▶ **EXERCISE PROMPT**: When a line below contains the string "pelayanan", show that line.

########

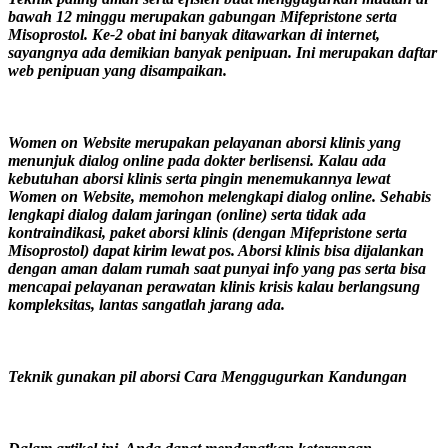
bawah 12 minggu merupakan gabungan Mifepristone serta
Misoprostol. Ke-2 obat ini banyak ditawarkan di internet,
sayangnya ada demikian banyak penipuan. Ini merupakan daftar
web penipuan yang disampaikan.
Women on Website merupakan pelayanan aborsi klinis yang
menunjuk dialog online pada dokter berlisensi. Kalau ada
kebutuhan aborsi klinis serta pingin menemukannya lewat
Women on Website, memohon melengkapi dialog online. Sehabis
lengkapi dialog dalam jaringan (online) serta tidak ada
kontraindikasi, paket aborsi klinis (dengan Mifepristone serta
Misoprostol) dapat kirim lewat pos. Aborsi klinis bisa dijalankan
dengan aman dalam rumah saat punyai info yang pas serta bisa
mencapai pelayanan perawatan klinis krisis kalau berlangsung
kompleksitas, lantas sangatlah jarang ada.
Teknik gunakan pil aborsi Cara Menggugurkan Kandungan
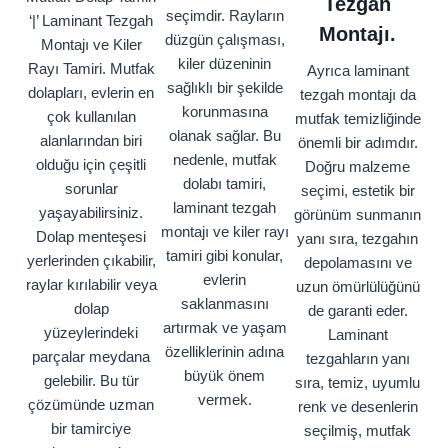
Tezgah
seçimdir. Rayların
‘|’ Laminant Tezgah
Montajı.
düzgün çalışması,
Montajı ve Kiler
kiler düzeninin
Rayı Tamiri. Mutfak
Ayrıca laminant
sağlıklı bir şekilde
dolapları, evlerin en
tezgah montajı da
korunmasına
çok kullanılan
mutfak temizliğinde
olanak sağlar. Bu
alanlarından biri
önemli bir adımdır.
nedenle, mutfak
olduğu için çeşitli
Doğru malzeme
dolabı tamiri,
sorunlar
seçimi, estetik bir
laminant tezgah
yaşayabilirsiniz.
görünüm sunmanın
montajı ve kiler rayı
Dolap menteşesi
yanı sıra, tezgahın
tamiri gibi konular,
yerlerinden çıkabilir,
depolamasını ve
evlerin
raylar kırılabilir veya
uzun ömürlülüğünü
saklanmasını
dolap
de garanti eder.
artırmak ve yaşam
yüzeylerindeki
Laminant
özelliklerinin adına
parçalar meydana
tezgahların yanı
büyük önem
gelebilir. Bu tür
sıra, temiz, uyumlu
vermek.
çözümünde uzman
renk ve desenlerin
bir tamirciye
seçilmiş, mutfak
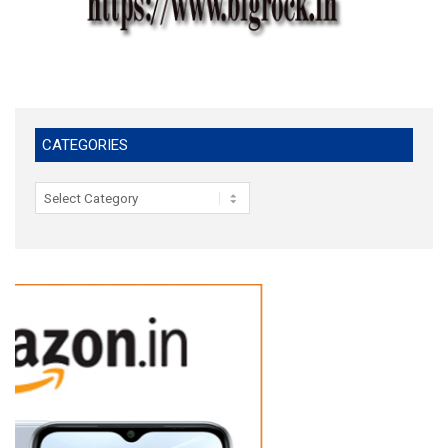
CATEGORIES
Categories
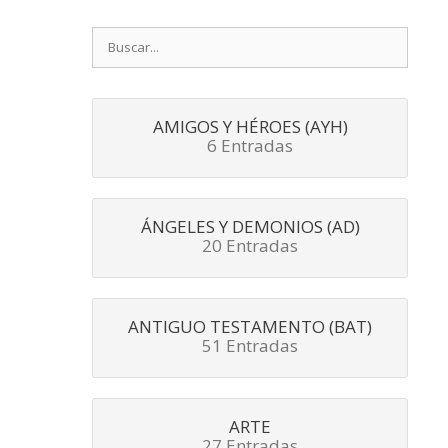
Buscar:
AMIGOS Y HÉROES (AYH)
6 Entradas
ÁNGELES Y DEMONIOS (AD)
20 Entradas
ANTIGUO TESTAMENTO (BAT)
51 Entradas
ARTE
27 Entradas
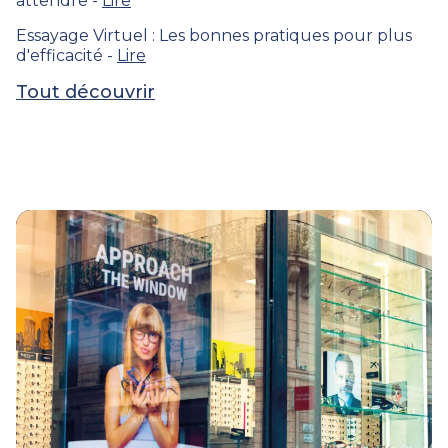
attendre -
Lire
Essayage Virtuel : Les bonnes pratiques pour plus
d'efficacité -
Lire
Tout découvrir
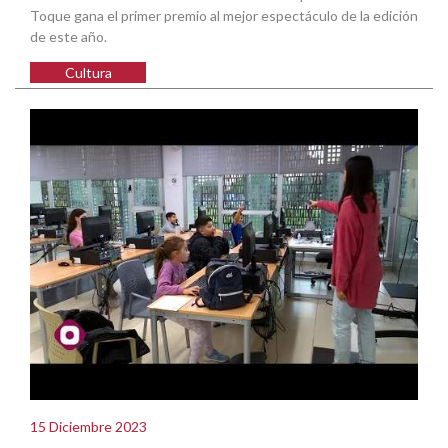
Toque gana el primer premio al mejor espectáculo de la edición
de este año.
Cultura
15 Diciembre 2023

########

▶ **ANSWER SPACE**:
Women on Website merupakan pelayanan aborsi klinis yang
mencapai pelayanan perawatan klinis krisis kalau berlangsung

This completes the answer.